Trudeau sending First Nations ‘mixed signals’ on veto rights on pipelines: chief



Brandi Morin
APTN National News
Alberta AFN Regional Chief Craig Mackinaw said Prime Minister Justin Trudeau’s recent comments regarding a First Nations veto on pipelines is sending “mixed signals.”

At an Edmonton press conference Wednesday Trudeau appeared to skirt a question to confirm a campaign promise he made that First Nations will have veto rights over energy projects on their territories.

Instead, Trudeau said a renewed relationship with First Nations centered on respecting treaty rights, creating partnerships and engaging in meaningful consultation.

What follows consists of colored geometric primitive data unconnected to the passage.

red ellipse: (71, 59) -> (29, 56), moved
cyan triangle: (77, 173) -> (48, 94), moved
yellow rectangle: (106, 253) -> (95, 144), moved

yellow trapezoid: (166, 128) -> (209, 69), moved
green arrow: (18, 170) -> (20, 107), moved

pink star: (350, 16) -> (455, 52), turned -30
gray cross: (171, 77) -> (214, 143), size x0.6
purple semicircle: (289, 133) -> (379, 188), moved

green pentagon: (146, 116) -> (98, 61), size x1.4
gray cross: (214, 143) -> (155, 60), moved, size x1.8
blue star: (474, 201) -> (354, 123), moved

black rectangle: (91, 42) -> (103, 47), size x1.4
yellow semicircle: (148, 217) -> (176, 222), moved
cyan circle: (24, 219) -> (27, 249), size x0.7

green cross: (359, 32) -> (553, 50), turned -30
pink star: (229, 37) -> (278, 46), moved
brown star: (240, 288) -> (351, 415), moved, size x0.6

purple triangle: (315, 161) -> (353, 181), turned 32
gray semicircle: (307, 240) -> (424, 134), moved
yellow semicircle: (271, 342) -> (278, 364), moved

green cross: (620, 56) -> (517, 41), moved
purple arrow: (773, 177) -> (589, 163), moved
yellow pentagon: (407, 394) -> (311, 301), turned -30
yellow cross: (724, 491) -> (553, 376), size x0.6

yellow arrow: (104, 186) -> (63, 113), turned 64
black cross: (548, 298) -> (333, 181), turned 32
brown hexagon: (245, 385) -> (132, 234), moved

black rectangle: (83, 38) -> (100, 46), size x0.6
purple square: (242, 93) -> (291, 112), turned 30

“It kind of makes you wonder. I guess there will have to be more discussion with them (government) on the pipeline issue or there will be lawsuits coming down the road,” said Mackinaw. “I don’t know if the government wants to go down that road because a lot of the inherent chiefs from other regions are dead set against having these pipelines going through their territories. So I’m not sure they’ll agree on a process.”

Trudeau’s remarks on Wednesday weren’t as clear and confident as those he made during a televised town hall interview with APTN while campaigning to be Canada’s next prime minister.

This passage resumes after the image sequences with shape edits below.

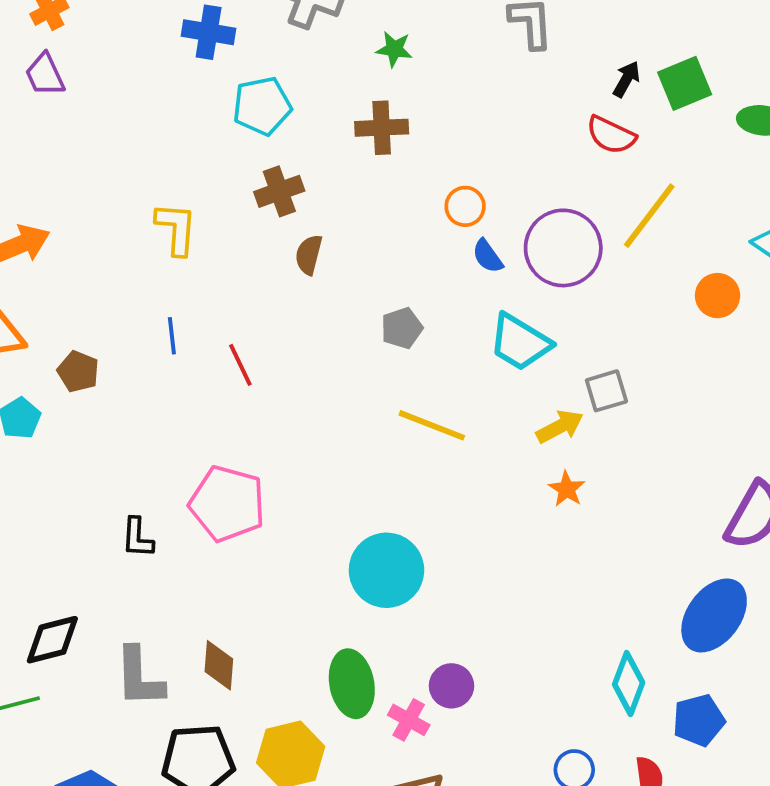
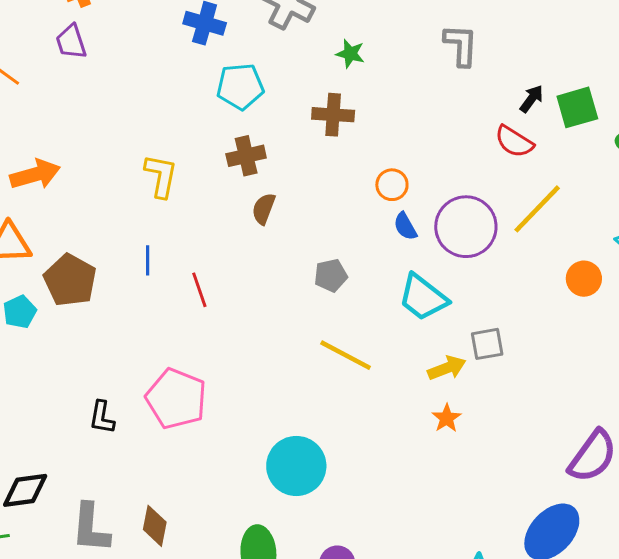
brown pentagon: (78, 372) -> (70, 280), size x1.6

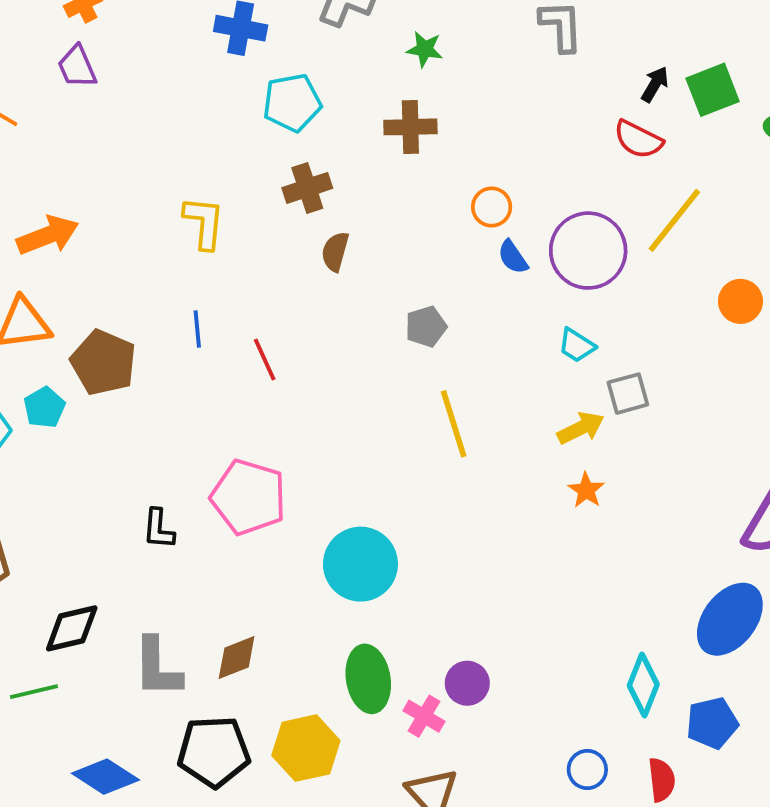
cyan trapezoid: (423, 297) -> (577, 345), moved, size x0.6
yellow line: (346, 355) -> (454, 424), turned 50
cyan circle: (296, 466) -> (360, 564), moved
brown diamond: (155, 526) -> (237, 657), turned 63

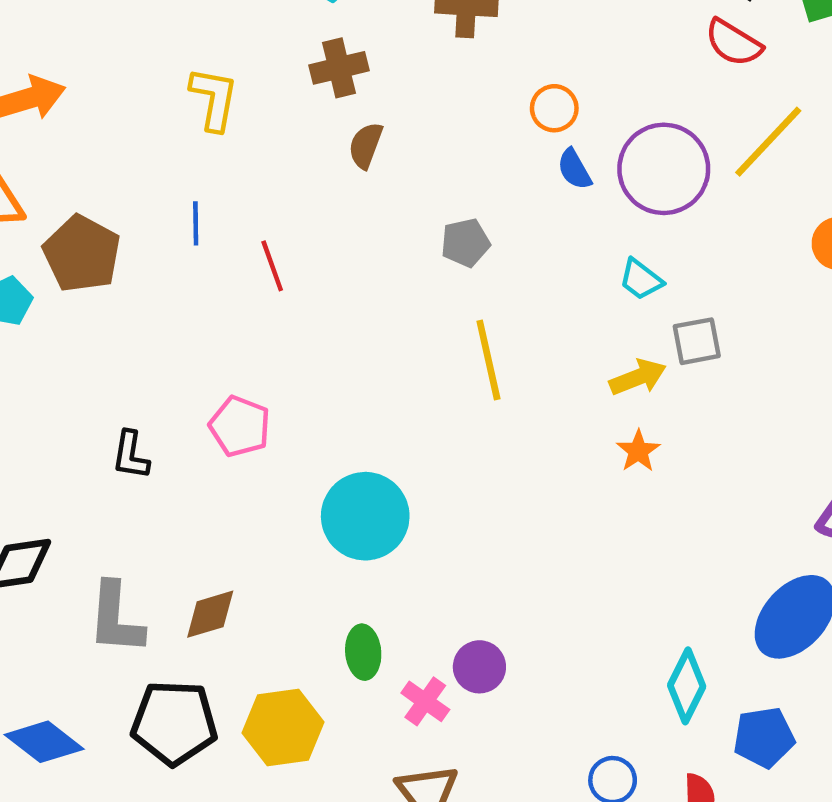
pink pentagon: (249, 497) -> (240, 426), size x0.7
green ellipse: (368, 679) -> (363, 652), size x0.7

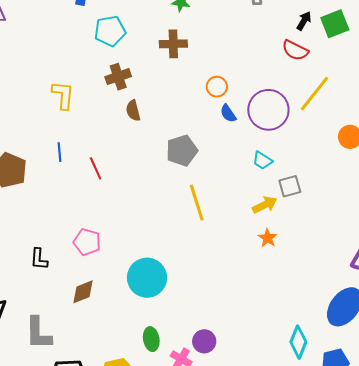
brown semicircle: (366, 145) -> (133, 111), turned -30
gray pentagon: (465, 243) -> (182, 151), size x1.4
brown diamond: (210, 614) -> (83, 292), moved

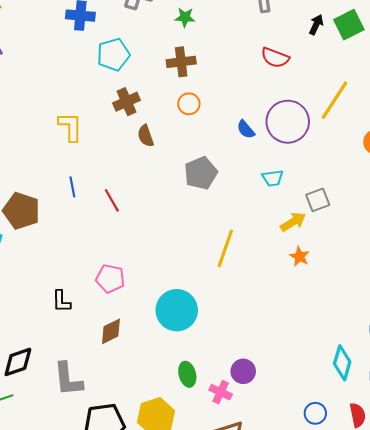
red semicircle: (295, 50) -> (275, 58), moved
orange circle: (217, 87) -> (189, 104), moved
cyan trapezoid: (262, 161) -> (273, 178), moved, turned -35
yellow line: (197, 203) -> (225, 248), moved, turned 42

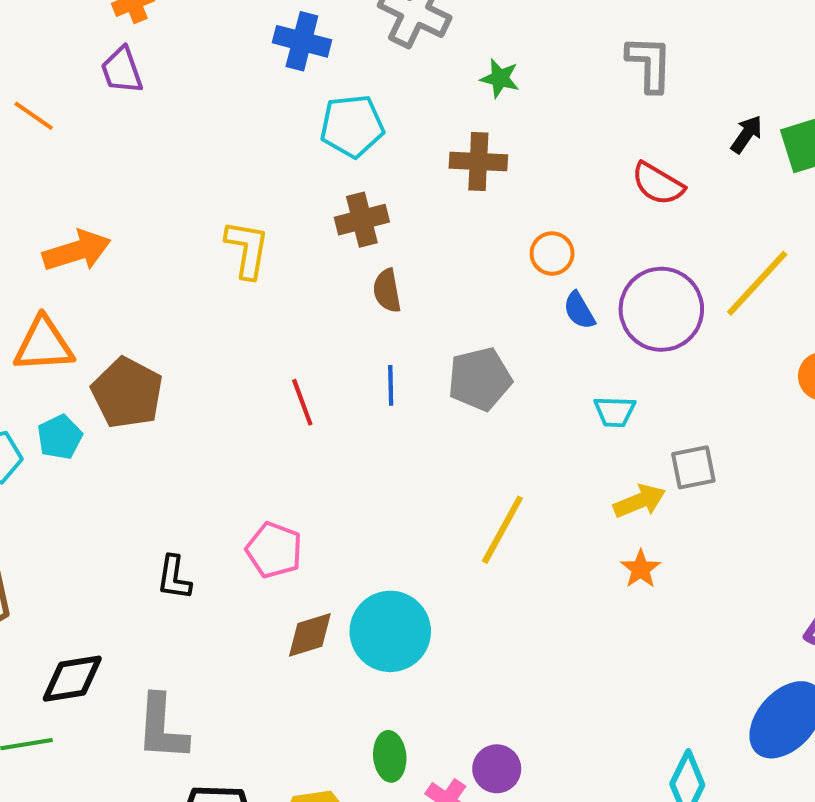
orange circle: (189, 104) -> (552, 254), moved
blue line: (72, 187) -> (391, 385), moved
brown diamond: (111, 331) -> (310, 635), moved

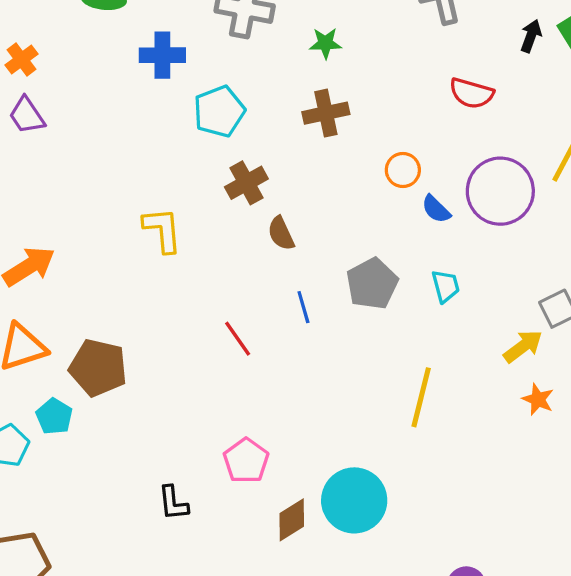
cyan trapezoid: (615, 412) -> (446, 286), moved, turned -92
pink pentagon: (274, 550) -> (246, 461), turned 30

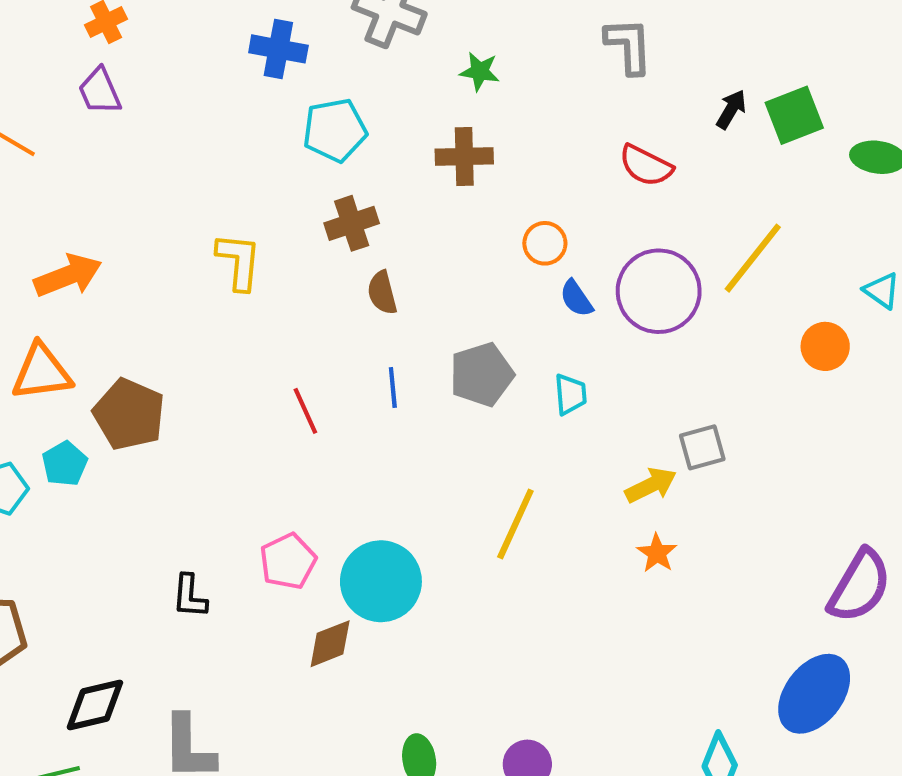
cyan circle: (354, 500) -> (381, 581), moved

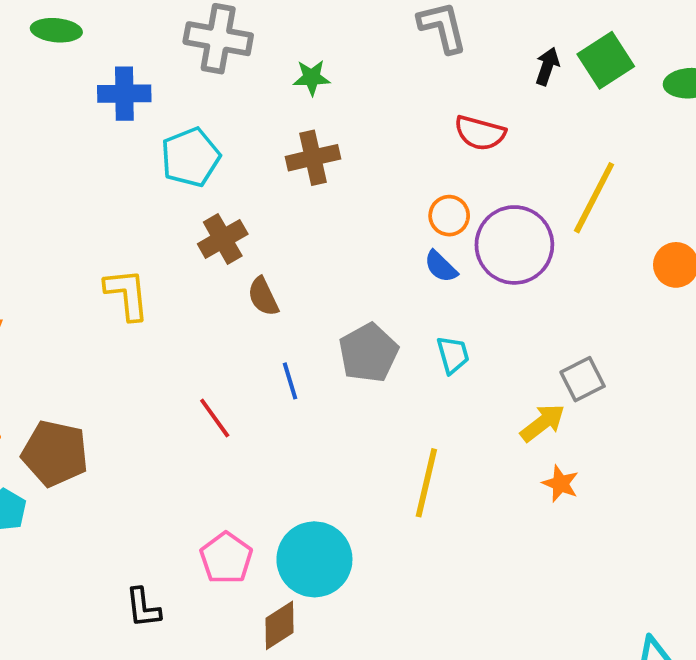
orange circle: (545, 243) -> (449, 216), moved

Trudeau said that “no” would “absolutely” mean “no” if the Liberals were elected.

“We cannot have a government that decides where the pipelines (are going to) go without having proper approval and support from the communities that are (going to) be affected,” said Trudeau during that interview.

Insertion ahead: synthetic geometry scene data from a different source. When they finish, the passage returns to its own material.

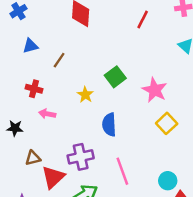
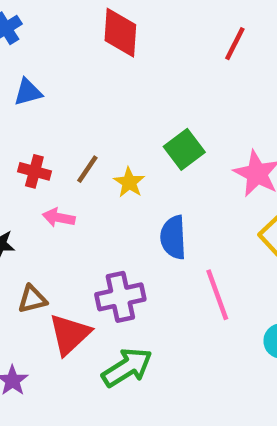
brown line: (59, 60) -> (87, 169), moved
pink line: (122, 171) -> (217, 295), moved

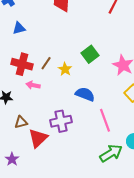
red cross: (34, 171) -> (22, 64), size x1.5
blue semicircle: (173, 237) -> (85, 94), turned 114
green arrow: (127, 367) -> (111, 153), moved

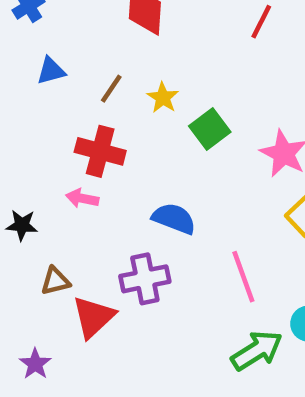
brown line: (46, 63) -> (111, 89), moved
red cross: (22, 64) -> (100, 151), moved
yellow star: (65, 69) -> (163, 98), moved
blue semicircle: (85, 94) -> (174, 218), moved

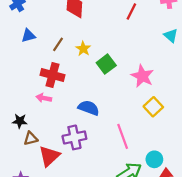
black star: (22, 225) -> (20, 121), moved

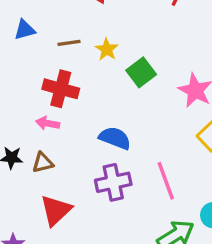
brown line: (58, 44) -> (69, 43), turned 48
purple cross: (74, 137) -> (113, 182), moved
brown triangle: (31, 139) -> (43, 163), moved

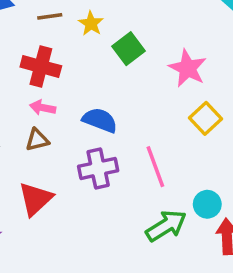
pink arrow: (48, 123) -> (43, 108), moved
brown triangle: (43, 163) -> (37, 140), moved

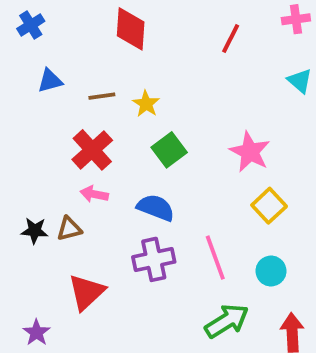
green square: (129, 49) -> (169, 150), moved
red cross: (41, 66) -> (92, 150), turned 33
brown triangle: (37, 140) -> (69, 229), moved
cyan circle: (207, 204) -> (271, 271), moved

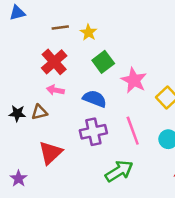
blue triangle: (50, 81) -> (17, 13), moved
pink star: (250, 152) -> (134, 80), moved
green arrow: (227, 321) -> (119, 171), moved

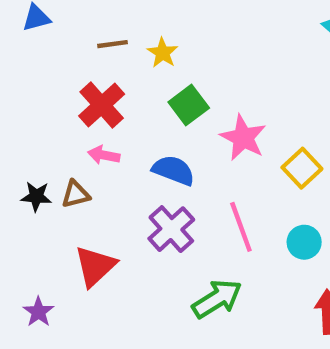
purple cross: (93, 132) -> (171, 229), turned -30

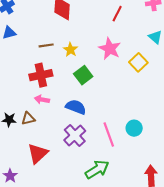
red cross: (102, 105) -> (41, 75), turned 30
pink star: (243, 138) -> (110, 49), moved
yellow square: (302, 168) -> (138, 62), moved
cyan circle: (304, 242) -> (134, 128), moved

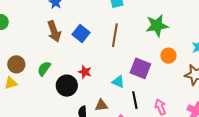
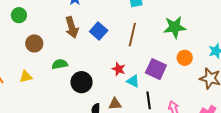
brown circle: (16, 64) -> (34, 43), moved
green semicircle: (44, 69) -> (60, 64), turned 42
red star: (85, 72) -> (119, 69), moved

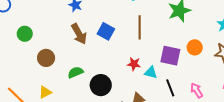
orange circle: (185, 58) -> (195, 47), moved

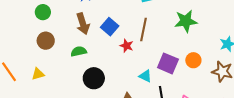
green circle: (25, 34) -> (43, 12), moved
red star: (134, 64) -> (127, 46), moved
green semicircle: (75, 72) -> (79, 51), moved

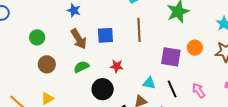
blue square: (110, 27) -> (105, 35), turned -30
red star: (127, 46) -> (117, 66), moved
cyan triangle: (145, 76) -> (149, 83), moved

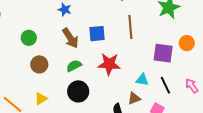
red star: (117, 66) -> (109, 64), size x1.6
black circle: (103, 89) -> (78, 91), moved

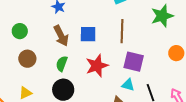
purple square: (163, 53) -> (134, 62), moved
red star: (109, 64) -> (97, 66), turned -30
green semicircle: (74, 66) -> (62, 64), turned -49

But not everyone thinks Trudeau has swayed from his commitments, including Cara Currie-Hall who led the Rock the Indigenous Vote movement and was recently appointed to the International Oversight committee on Treaty Enforcement and the United Nations Declaration on the Rights of Indigenous Peoples (UNDRIP) committee.

“I don’t think he’s broke any promises, yet,” said Currie-Hall while referring to Article 32 of UNDRIP that specifically highlights resource extraction and Indigenous rights.

“I would say that the prime minister is really saying that he’s implementing the UN declaration article number 32. A pipeline cannot be put in the ground unless he has the consent of the Indigenous people, which he does not have. Nobody has it.”

She said Trudeau may have an opportunity to make progress by placing Indigenous people on the National Energy Board so that they can become engaged and informed.

“We’re saying UNDRIP without conditions. (Governments) are required under the declaration to obtain our free, prior and informed consent. You cannot even talk about a pipeline until you bring it to the table,” said Currie-Hall.

Trudeau visited Edmonton and Calgary holding meetings this week with Premier Rachel Notley and oil industry executives. The province and industry are upping pressure on the federal government to help fast track transport of oil sands bitumen to tidewater in hopes of kick starting a lagging economy hit hard by a drop in global oil prices.

But projects like the Transmountain Pipeline are facing strong opposition from Indigenous groups in British Columbia.

On Thursday, 130 First Nations led by the Yinka Dene Alliance signed on to the Save the Fraser declaration in British Columbia in direct opposition to the Northern Gateway Pipeline or similar tar sands projects to cross their territories.

The pipelines are a no go said Stewart Phillip, grand chief of the Union of British Columbia Indian Chiefs, who just a year and a half ago was arrested on Burnaby Mountain after protesting the Kinder Morgan Mountain project.

Phillip said the risks they represent to the environment are too great and that Trudeau should look at rebalancing his priorities.

“His own government ministers have said recently that you cannot engage the economy in one conventional economy to ensure that the environment and everything that that represents is properly protected,” said Phillip.

“The two go hand-in-hand. They cannot be separated in the fashion that the previous (Stephen) Harper government pitted the economy against the environment. The Trudeau government cannot afford to make the same mistake. He needs to understand that there needs to be a very real, tangible balance in ensuring that environmental protections are securely in place along with the notions of growing the economy. You cannot separate the two.”

The Assembly of First Nations (AFN) said in a statement to APTN they don’t believe talking about a pipeline “veto” is helpful.

“It’s clear that First Nations have rights, treaties and title that are recognized in Canadian law as well as international standards like the right to free, prior and informed consent. These must be respected. All parties in development must be clear on their roles and responsibilities,” the statement said.